Candle lighting in a yeshivah for a Sephardi

Question

I’m a yeshivah student of Sephardic origin. I live in a dormitory and visit back home about once a month. G-d willing, in the beginning of Chanukkah I’ll be in my yeshivah. Afterwards, I’m supposed to go back home. I’ll be home starting Thursday, and till the next Sunday. Do I have to light Chanukkah candles, and if so, where do I have to light and do I have to recite a blessing?    

Answer

A Sephardi young man who learns in a Yeshivah and visits back home once every few weeks, on those days that he’s in the Yeshivah, should light Chanukkah candles in the Yeshivah. There is a doubt whether he’s obligated to recite a blessing in this case, so he should not recite one. If this is possible, he should try to hear the blessing from someone else (and answer “amen”), or to hear the blessing that is recited in the synagogue after candle lighting.
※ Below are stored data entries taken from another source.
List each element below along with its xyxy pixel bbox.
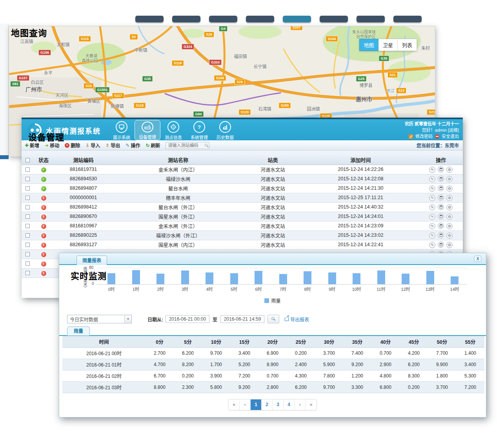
row-checkbox[interactable]	[25, 177, 30, 181]
toolbar-export-button[interactable]: ⇧导出	[106, 142, 120, 149]
map-control-地图[interactable]: 地图	[359, 39, 378, 51]
edit-icon[interactable]: ✎	[429, 204, 435, 211]
station-code-cell: 8826890670	[54, 212, 113, 221]
row-checkbox[interactable]	[25, 196, 30, 200]
partial-nav-tab[interactable]	[320, 16, 348, 22]
station-type-cell: 河道水文站	[243, 165, 302, 174]
row-checkbox[interactable]	[25, 243, 30, 247]
rain-value-cell: 9.200	[343, 359, 371, 370]
page-button-4[interactable]: 4	[284, 399, 295, 410]
toolbar-move-button[interactable]: ➔移动	[45, 142, 59, 149]
trash-icon[interactable]	[438, 185, 444, 191]
row-checkbox[interactable]	[25, 167, 30, 172]
page-button-1[interactable]: 1	[251, 399, 262, 410]
toolbar-import-button[interactable]: ⇩导入	[86, 142, 100, 149]
road-badge: S256	[214, 75, 226, 81]
toolbar-del-button[interactable]: ✕删除	[65, 142, 80, 149]
table-row: !8826898412鳌台水闸（外江）河道水文站2015-12-24 14:40…	[22, 202, 463, 212]
rain-value-cell: 7.800	[315, 370, 343, 381]
rain-value-cell: 3.700	[315, 347, 343, 359]
toolbar-edit-button[interactable]: ✎操作	[126, 142, 140, 149]
page-button-3[interactable]: 3	[273, 399, 284, 410]
map-control-卫星[interactable]: 卫星	[378, 39, 398, 51]
date-from-input[interactable]	[166, 315, 209, 323]
gear-icon[interactable]: ⚙	[446, 195, 453, 201]
nav-item-展示系统[interactable]: 展示系统	[109, 120, 135, 140]
edit-icon[interactable]: ✎	[429, 167, 435, 173]
partial-nav-tab[interactable]	[135, 16, 164, 22]
toolbar-label: 操作	[131, 142, 140, 149]
row-checkbox[interactable]	[25, 271, 30, 275]
station-code-search[interactable]	[166, 142, 209, 149]
trash-icon[interactable]	[438, 213, 444, 220]
row-checkbox[interactable]	[25, 186, 30, 191]
station-name-cell: 鳌台水闸（外江）	[113, 202, 243, 212]
close-icon[interactable]: X	[474, 256, 481, 262]
partial-nav-tab[interactable]	[172, 16, 200, 22]
gear-icon[interactable]: ⚙	[446, 232, 453, 239]
gear-icon[interactable]: ⚙	[446, 214, 453, 220]
rain-value-cell: 4.700	[146, 359, 174, 370]
date-to-input[interactable]	[220, 315, 264, 323]
page-button-2[interactable]: 2	[262, 399, 273, 410]
partial-nav-tab[interactable]	[209, 16, 237, 22]
row-checkbox[interactable]	[25, 224, 30, 228]
road-badge: S119	[172, 60, 184, 66]
toolbar-plus-button[interactable]: ✚新增	[25, 142, 39, 149]
gear-icon[interactable]: ⚙	[446, 223, 453, 229]
nav-item-系统管理[interactable]: ?系统管理	[186, 120, 212, 140]
map-control-列表[interactable]: 列表	[398, 39, 417, 51]
map-place-label: 江高镇	[20, 38, 33, 44]
row-checkbox[interactable]	[25, 214, 30, 219]
partial-nav-tab[interactable]	[246, 16, 274, 22]
toolbar-refresh-button[interactable]: ↻刷新	[146, 142, 160, 149]
tab-rain-report[interactable]: 雨量报表	[76, 256, 107, 265]
row-checkbox[interactable]	[25, 261, 30, 266]
gear-icon[interactable]: ⚙	[446, 185, 453, 192]
trash-icon[interactable]	[438, 241, 444, 248]
gear-icon[interactable]: ⚙	[446, 204, 453, 211]
change-password-link[interactable]: 修改密码	[415, 133, 433, 140]
page-nav-button[interactable]: «	[229, 399, 240, 410]
gear-icon[interactable]: ⚙	[446, 176, 453, 182]
nav-item-历史数据[interactable]: 历史数据	[212, 120, 238, 140]
logout-link[interactable]: 安全退出	[442, 133, 459, 140]
edit-icon[interactable]: ✎	[429, 214, 435, 220]
trash-icon[interactable]	[438, 176, 444, 182]
trash-icon[interactable]	[438, 232, 444, 238]
partial-nav-tab[interactable]	[357, 16, 385, 22]
gear-icon[interactable]: ⚙	[446, 242, 453, 248]
edit-icon[interactable]: ✎	[429, 195, 435, 201]
rain-value-cell: 5.800	[202, 381, 230, 393]
partial-nav-tab[interactable]	[283, 16, 311, 22]
trash-icon[interactable]	[438, 223, 444, 229]
page-nav-button[interactable]: ›	[295, 399, 306, 410]
legend-label: 雨量	[271, 297, 280, 304]
search-input[interactable]	[168, 142, 203, 149]
partial-nav-tab[interactable]	[393, 16, 422, 22]
query-button[interactable]	[267, 315, 279, 323]
map-place-label: 太和镇	[57, 41, 70, 47]
date-from-label: 日期从:	[147, 316, 163, 323]
export-report-link[interactable]: 导出报表	[285, 316, 309, 323]
row-checkbox[interactable]	[25, 233, 30, 238]
edit-icon[interactable]: ✎	[429, 185, 435, 192]
nav-item-设备管理[interactable]: 设备管理	[135, 120, 160, 140]
trash-icon[interactable]	[438, 194, 444, 201]
select-all-checkbox[interactable]	[25, 158, 30, 162]
page-nav-button[interactable]: »	[306, 399, 317, 410]
gear-icon[interactable]: ⚙	[446, 167, 453, 173]
data-mode-select[interactable]: 今日实时数据 ▼	[67, 315, 132, 323]
page-nav-button[interactable]: ‹	[240, 399, 251, 410]
export-icon: ⇧	[106, 143, 109, 148]
tab-rain[interactable]: 雨量	[67, 327, 90, 336]
edit-icon[interactable]: ✎	[429, 232, 435, 239]
row-checkbox[interactable]	[25, 252, 30, 256]
trash-icon[interactable]	[438, 166, 444, 172]
row-checkbox[interactable]	[25, 205, 30, 209]
edit-icon[interactable]: ✎	[429, 242, 435, 248]
nav-item-测点信息[interactable]: 测点信息	[160, 120, 186, 140]
edit-icon[interactable]: ✎	[429, 176, 435, 182]
edit-icon[interactable]: ✎	[429, 223, 435, 229]
trash-icon[interactable]	[438, 204, 444, 210]
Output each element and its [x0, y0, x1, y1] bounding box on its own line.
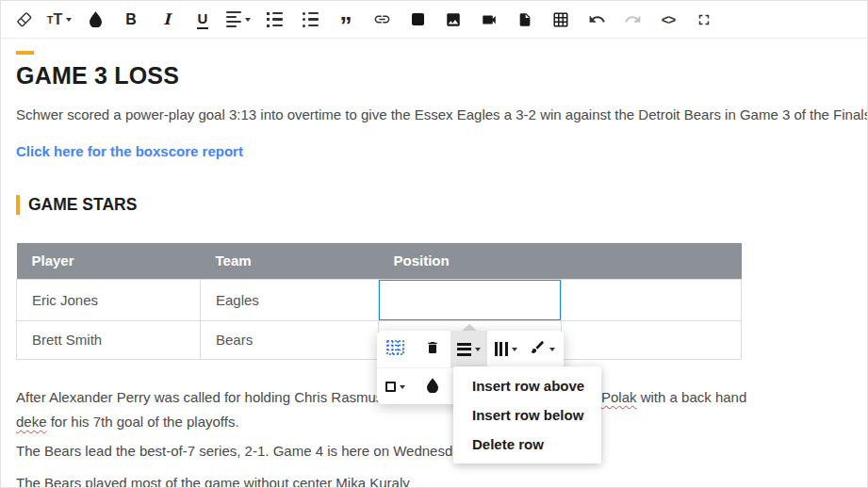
- code-view-button[interactable]: <>: [650, 2, 686, 38]
- column-header-team[interactable]: Team: [201, 243, 379, 279]
- page-title: GAME 3 LOSS: [16, 62, 179, 89]
- cell-position-1-selected[interactable]: [379, 279, 562, 320]
- chevron-down-icon: [245, 18, 251, 22]
- ordered-list-button[interactable]: [256, 2, 292, 38]
- insert-file-button[interactable]: [507, 2, 543, 38]
- cell-background-button[interactable]: [414, 368, 450, 405]
- cell-team-2[interactable]: Bears: [201, 320, 379, 359]
- editor-window: TT B I U: [0, 0, 868, 488]
- italic-icon: I: [163, 10, 170, 28]
- menu-item-insert-row-below[interactable]: Insert row below: [453, 400, 601, 430]
- droplet-icon: [90, 11, 102, 27]
- bold-icon: B: [125, 11, 137, 28]
- underline-button[interactable]: U: [185, 2, 221, 38]
- column-header-position[interactable]: Position: [379, 243, 562, 279]
- image-icon: [445, 11, 462, 28]
- chevron-down-icon: [512, 348, 517, 351]
- misspelled-word: Mika Kuraly: [336, 475, 409, 488]
- paragraph-text: The Bears played most of the game withou…: [16, 475, 336, 488]
- redo-button[interactable]: [614, 2, 650, 38]
- link-icon: [373, 10, 391, 28]
- table-style-button[interactable]: [524, 331, 561, 367]
- eraser-icon: [15, 10, 33, 28]
- insert-link-button[interactable]: [364, 2, 400, 38]
- dashed-table-icon: [386, 340, 404, 359]
- cell-team-1[interactable]: Eagles: [201, 279, 379, 320]
- editor-toolbar: TT B I U: [1, 1, 867, 39]
- cell-player-2[interactable]: Brett Smith: [17, 320, 201, 359]
- section-heading: GAME STARS: [28, 195, 137, 215]
- lead-paragraph: Schwer scored a power-play goal 3:13 int…: [16, 106, 868, 122]
- article-title-block: GAME 3 LOSS: [16, 51, 179, 89]
- bold-button[interactable]: B: [113, 2, 149, 38]
- remove-table-button[interactable]: [414, 331, 450, 367]
- video-camera-icon: [481, 11, 498, 28]
- fullscreen-button[interactable]: [686, 2, 722, 38]
- clear-formatting-button[interactable]: [6, 2, 41, 38]
- quote-icon: ”: [340, 21, 352, 30]
- redo-icon: [624, 10, 642, 28]
- cell-player-1[interactable]: Eric Jones: [17, 279, 201, 320]
- cell-icon: [385, 382, 396, 392]
- rows-icon: [457, 343, 471, 356]
- paragraph-text: After Alexander Perry was called for hol…: [16, 389, 406, 405]
- cell-options-button[interactable]: [377, 368, 414, 405]
- row-options-button[interactable]: [450, 331, 487, 367]
- last-paragraph: The Bears played most of the game withou…: [16, 475, 410, 488]
- misspelled-word: deke: [16, 414, 47, 430]
- accent-bar: [16, 51, 34, 55]
- cell-extra-1[interactable]: [562, 279, 742, 320]
- table-header-toggle-button[interactable]: [377, 331, 414, 367]
- boxscore-link[interactable]: Click here for the boxscore report: [16, 143, 243, 159]
- cell-extra-2[interactable]: [562, 320, 742, 359]
- italic-button[interactable]: I: [149, 2, 185, 38]
- trash-icon: [425, 340, 440, 359]
- ordered-list-icon: [267, 12, 283, 27]
- menu-item-delete-row[interactable]: Delete row: [453, 430, 601, 459]
- paintbrush-icon: [530, 339, 546, 359]
- font-size-icon: T: [47, 14, 54, 25]
- align-button[interactable]: [221, 2, 256, 38]
- column-header-empty[interactable]: [562, 243, 742, 279]
- underline-icon: U: [197, 10, 209, 29]
- series-paragraph: The Bears lead the best-of-7 series, 2-1…: [16, 443, 470, 459]
- undo-button[interactable]: [579, 2, 614, 38]
- menu-item-insert-row-above[interactable]: Insert row above: [453, 371, 601, 400]
- chevron-down-icon: [66, 18, 72, 22]
- undo-icon: [588, 10, 606, 28]
- insert-video-button[interactable]: [471, 2, 507, 38]
- section-heading-block: GAME STARS: [16, 195, 137, 215]
- font-size-button[interactable]: TT: [41, 2, 77, 38]
- fullscreen-icon: [696, 11, 712, 28]
- columns-icon: [495, 342, 508, 356]
- accent-bar: [16, 195, 20, 215]
- table-header-row: Player Team Position: [17, 243, 742, 279]
- column-header-player[interactable]: Player: [17, 243, 201, 279]
- unordered-list-button[interactable]: [292, 2, 328, 38]
- paragraph-text: with a back hand: [637, 389, 747, 405]
- table-row: Eric Jones Eagles: [17, 279, 742, 320]
- chevron-down-icon: [400, 385, 405, 389]
- insert-table-button[interactable]: [543, 2, 579, 38]
- chevron-down-icon: [549, 348, 555, 351]
- column-options-button[interactable]: [487, 331, 524, 367]
- text-color-button[interactable]: [77, 2, 113, 38]
- table-grid-icon: [552, 11, 569, 28]
- paragraph-text: for his 7th goal of the playoffs.: [47, 414, 239, 430]
- quote-button[interactable]: ”: [328, 2, 364, 38]
- row-options-menu: Insert row above Insert row below Delete…: [453, 366, 601, 464]
- unordered-list-icon: [303, 12, 319, 27]
- popup-arrow: [462, 324, 477, 331]
- insert-square-button[interactable]: [400, 2, 435, 38]
- misspelled-word: Polak: [601, 389, 637, 405]
- filled-square-icon: [412, 13, 424, 25]
- file-icon: [517, 12, 532, 27]
- insert-image-button[interactable]: [435, 2, 471, 38]
- align-left-icon: [226, 11, 241, 28]
- code-icon: <>: [662, 12, 675, 27]
- droplet-icon: [427, 378, 438, 397]
- chevron-down-icon: [475, 348, 481, 351]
He can also arrange with his father that he light the candles before his father does.

There are many Sephardim who don’t light at all. In this case, it would be proper for him to pay a small amount to an Ashkenazi friend who lights in the Yeshivah to share his oil and candles expenses.

On the days that he’s at home, he doesn’t have to light, since his father lights for the whole household. He does not have to pay his father to participate in his expenses.